WORK INSTRUCTIONS
Without the images, write out the entries word for word.

Saved entries
++++

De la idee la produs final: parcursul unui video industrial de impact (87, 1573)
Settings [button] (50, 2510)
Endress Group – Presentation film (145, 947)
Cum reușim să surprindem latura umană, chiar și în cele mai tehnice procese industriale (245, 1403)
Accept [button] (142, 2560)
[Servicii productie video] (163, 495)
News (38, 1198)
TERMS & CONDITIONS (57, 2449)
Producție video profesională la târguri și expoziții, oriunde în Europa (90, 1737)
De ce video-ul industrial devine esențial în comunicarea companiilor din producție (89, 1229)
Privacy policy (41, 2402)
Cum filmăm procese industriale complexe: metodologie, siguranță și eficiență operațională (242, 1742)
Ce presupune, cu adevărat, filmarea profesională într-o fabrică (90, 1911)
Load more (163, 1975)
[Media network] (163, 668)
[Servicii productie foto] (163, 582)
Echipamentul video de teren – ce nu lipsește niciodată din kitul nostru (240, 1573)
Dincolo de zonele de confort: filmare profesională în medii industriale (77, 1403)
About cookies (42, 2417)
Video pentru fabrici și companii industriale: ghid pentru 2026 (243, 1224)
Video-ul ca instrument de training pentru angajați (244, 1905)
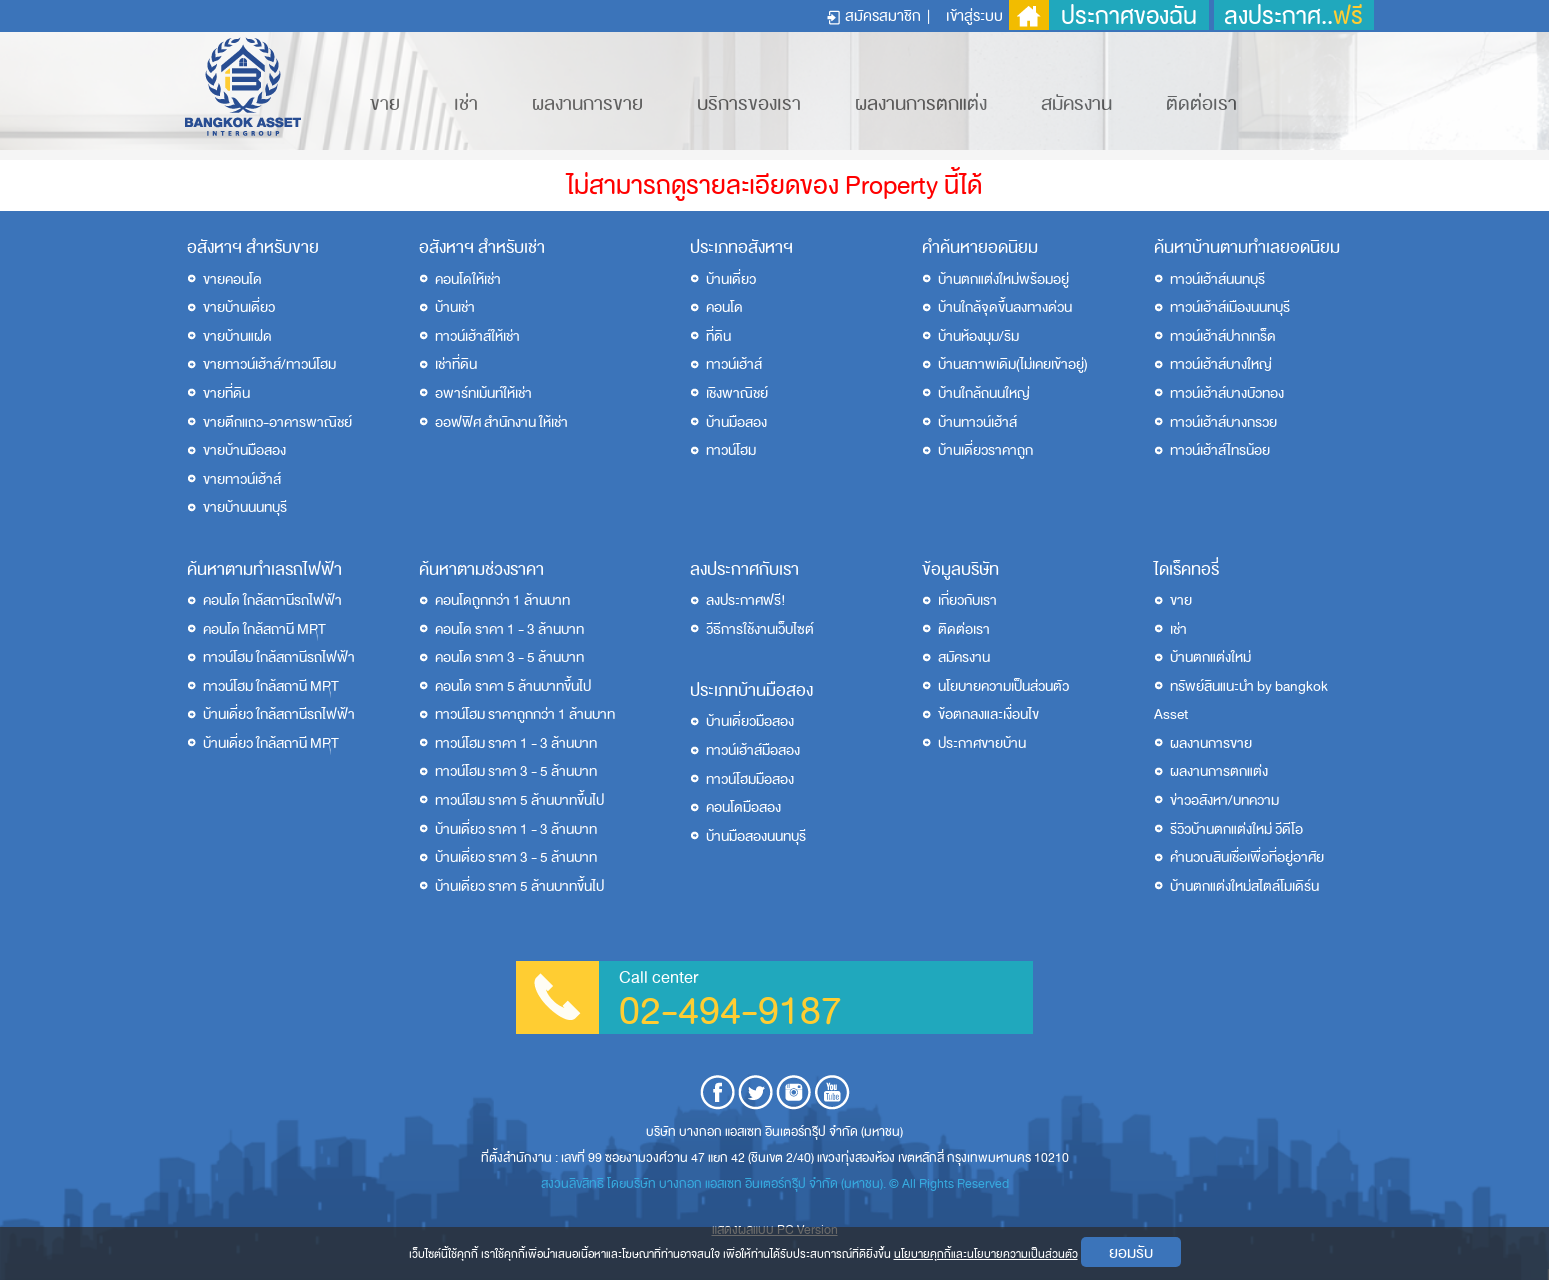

++++

EXERCISE RESULT
De la idee la produs final: parcursul unui video industrial de impact (87, 1573)
Settings [button] (50, 2510)
Endress Group – Presentation film (145, 947)
Cum reușim să surprindem latura umană, chiar și în cele mai tehnice procese industriale (245, 1403)
Accept [button] (142, 2560)
[Servicii productie video] (163, 495)
News (38, 1198)
TERMS & CONDITIONS (57, 2449)
Producție video profesională la târguri și expoziții, oriunde în Europa (90, 1737)
De ce video-ul industrial devine esențial în comunicarea companiilor din producție (89, 1229)
Privacy policy (41, 2402)
Cum filmăm procese industriale complexe: metodologie, siguranță și eficiență operațională (242, 1742)
Ce presupune, cu adevărat, filmarea profesională într-o fabrică (90, 1911)
Load more (163, 1975)
[Media network] (163, 668)
[Servicii productie foto] (163, 582)
Echipamentul video de teren – ce nu lipsește niciodată din kitul nostru (240, 1573)
Dincolo de zonele de confort: filmare profesională în medii industriale (77, 1403)
About cookies (42, 2417)
Video pentru fabrici și companii industriale: ghid pentru 2026 (243, 1224)
Video-ul ca instrument de training pentru angajați (244, 1905)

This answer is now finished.